Do you have any suggestions for me? Can you recommend any literature I could read? Any help you have to offer is much appreciated. Thank you.

Debra


Jan's Reply:

Hi Debra,

My heart goes out to you in this frustrating situation. How sad that your in-laws can't simply enjoy their grandchild.

I'm wondering what ideas your husband might have. Could he help his parents to understand that they are alienating a child with whom they presumably would like to have a close relationship? Could he ask them to be a bit more open-minded or at least less vocal in their demands and expectations? 

How unfortunate that your in-laws can't see that they are making your son too fearful to have the kind of loving and trusting relationship any grandparent would want to have. If you think they might be open to reading material, here are some suggestions:

Empathic Grandparenting
The Parenting Golden Rule
How Children Really React to Control 

Gather your courage and continue to stand up for your son, because he is the one who can suffer the most in this kind of situation. He is also the one who can benefit the most, by learning from your example how to stand up for someone who is being hurt and misunderstood and is not in a position to defend himself. 

My articles on intervention may be helpful:

Intervening on Behalf of a Child in Public Places - Part 1: Is It Our Business?
Intervening on Behalf of Children in Public Places - Part 2: What Can We Do?

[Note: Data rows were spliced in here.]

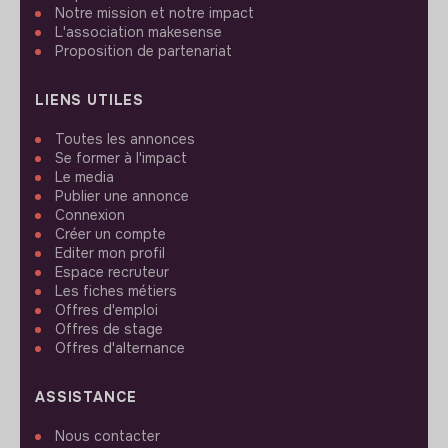
Notre mission et notre impact
L'association makesense
Proposition de partenariat
LIENS UTILES
Toutes les annonces
Se former à l'impact
Le media
Publier une annonce
Connexion
Créer un compte
Editer mon profil
Espace recruteur
Les fiches métiers
Offres d'emploi
Offres de stage
Offres d'alternance
ASSISTANCE
Nous contacter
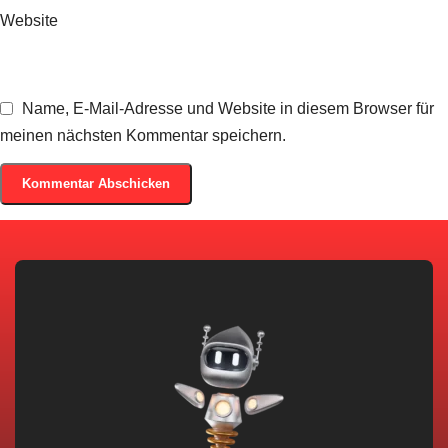
Website
Name, E-Mail-Adresse und Website in diesem Browser für
meinen nächsten Kommentar speichern.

Although I wrote these articles with public intervention in mind, the fact that this is your own child only means it is even more relevant and important for you to help him in these situations.

If you are nursing, a La Leche League leader would be another good resource, as they are experienced with similar problems of disapproving relatives. The LLL includes the following articles on their website:

Responding to Criticism
Criticism from Relatives
How do I respond to and avoid criticism about breastfeeding?

The folllowing articles on handling parental disagreements may also be helpful:

"When Parents Disagree"
"When Dad Disagrees"
"Agreeing to Disagree"

Best wishes with this challenging situation. Please keep in touch.